▶ _MATERIAL FOR THIS EXERCISE_:
"""

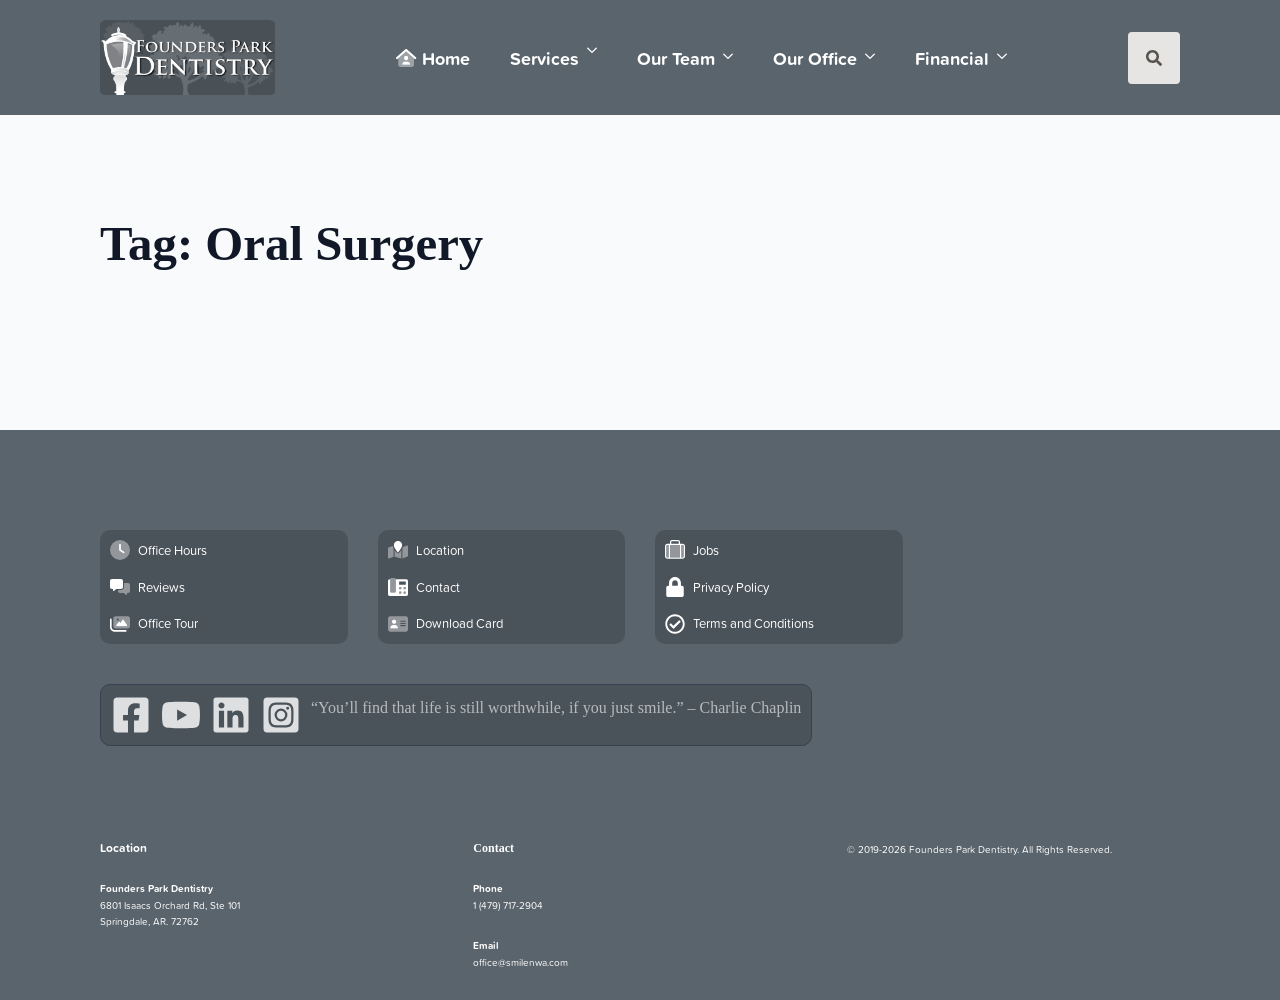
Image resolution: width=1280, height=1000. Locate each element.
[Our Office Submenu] (876, 56)
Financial (952, 58)
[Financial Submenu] (1008, 56)
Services (544, 58)
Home (432, 58)
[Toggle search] (1154, 58)
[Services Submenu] (598, 50)
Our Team (676, 58)
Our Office (815, 58)
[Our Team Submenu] (734, 56)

"""

▶ _TASK DIRECTIONS_: Scan the lines above for "Submenu" and state how many match, nothing more.

▶ _EXERCISE OUTPUT_: 4